Chiricahua Apache leader Joe Saenz later explains that his tribe respects nature’s cycles and cautions against moving around at night partly out of regard for the Creator and partly for practical reasons: Danger can hide in the dark.

But at the moment, it’s worth the risk for an astronomy crash course from two experienced guides. Former community college astronomy instructor Bill Nigg and Astronomical Society of Las Cruces member Mike Nuss volunteer as guides for the star parties here and at Rockhound State Park. This evening, Nigg is equipped with a laser pointer, while Nuss drives the observatory’s computerized Dobsonian telescope.

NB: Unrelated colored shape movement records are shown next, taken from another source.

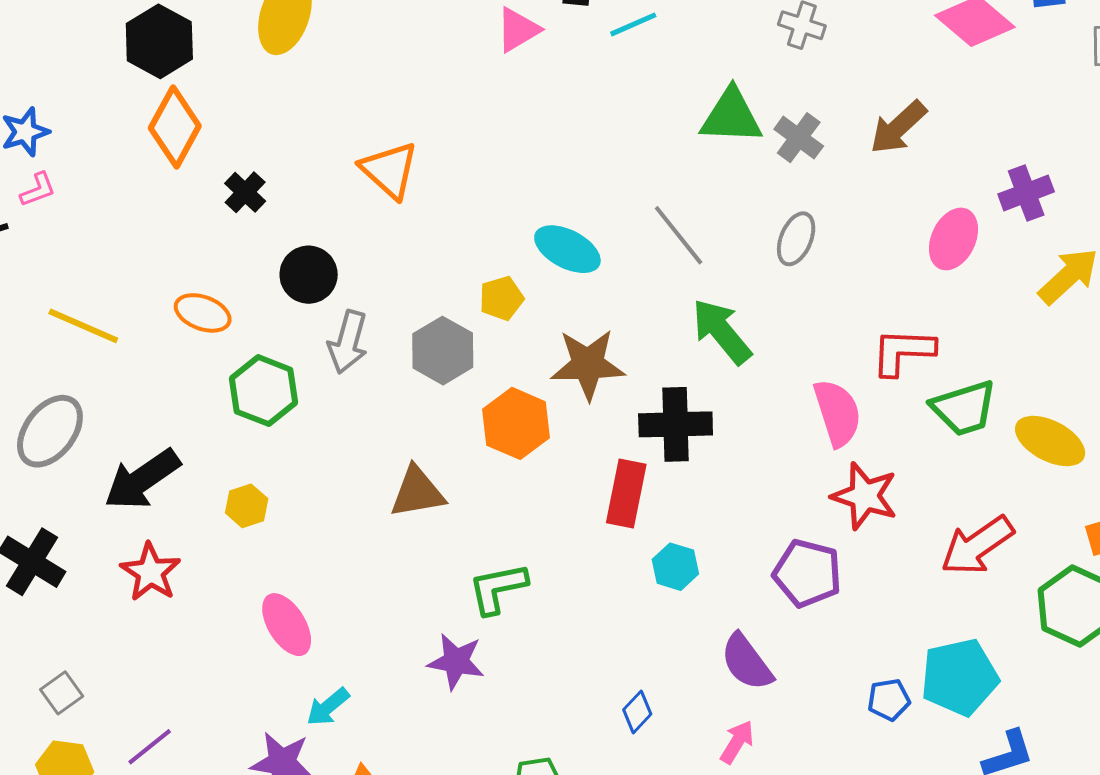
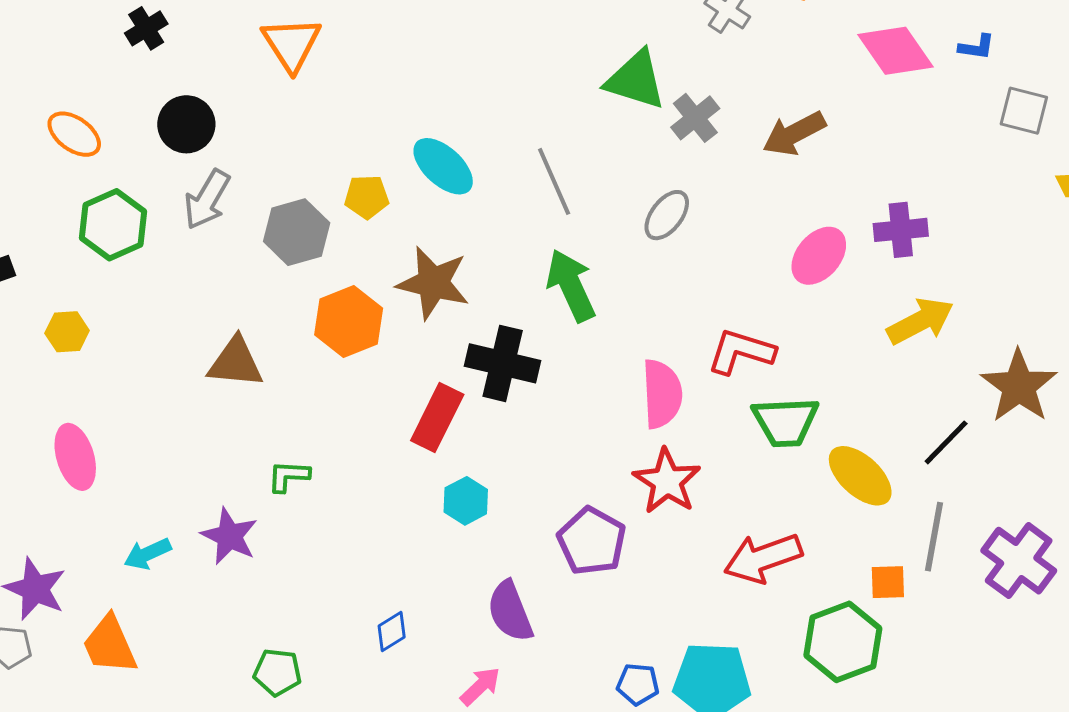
green L-shape: (498, 588) -> (288, 476), size x0.7
cyan arrow: (328, 707) -> (147, 554), moved

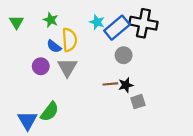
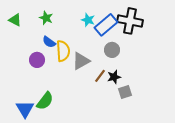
green triangle: (16, 22) -> (15, 20), turned -32
yellow semicircle: (69, 40) -> (63, 51), moved
gray triangle: (67, 67) -> (81, 61), moved, turned 30
brown line: (110, 84) -> (100, 76), turned -48

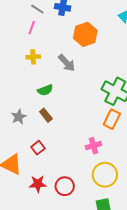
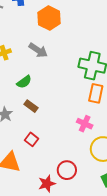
pink cross: (93, 146) -> (85, 124), turned -35
red star: (38, 184) -> (47, 184), moved

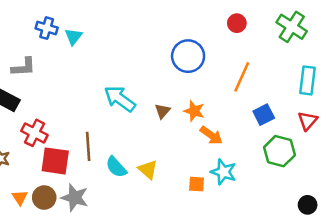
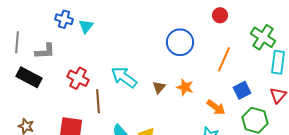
green cross: (292, 27) -> (263, 37), moved
red cross: (34, 133) -> (78, 78), moved
orange arrow: (211, 135) -> (216, 107), moved
brown line: (88, 146) -> (98, 101), moved

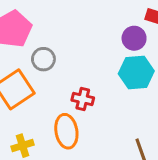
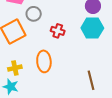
red cross: (83, 99) -> (58, 31), moved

“Think of Polaris,” Nigg says, pointing to the North Star’s place in the Little Dipper asterism, “as like the top of a merry-go-round.” He says that in 13,000 years, Vega, the fifth-brightest star, will become the North Star. That’s his segue to the Summer Triangle, of which Vega forms one vertex.

The appearance of certain beacons in the night sky have long been indicators of the seasons. Until the Western world developed a uniform calendar, people’s livelihoods depended on their understanding of the night sky’s movements.

“At Cosmic Campground, it doesn’t matter if you’ve never looked at the night sky or spent your whole life looking up, there’s something there for you.”

—Al Grauer, astronomer

“My dad always said when Scorpius came up, you knew you could start hunting for rabbits,” says Wanda Yazzie (Diné), an amateur astronomer who watches Scorpius rise behind the Sandías from her house in Placitas, and who clued me in to how her culture regards the sky.

Nigg suggests his colleague turn the Dobsonian toward Messier 101, the Pinwheel galaxy, where a supernova was discovered this year. When I peer into it, I see the spiral immediately. Nuss urges me to look closer. Do I see a bright star that looks bigger than the cloud’s others? Yes. That is a star that went supernova almost 21 million years ago.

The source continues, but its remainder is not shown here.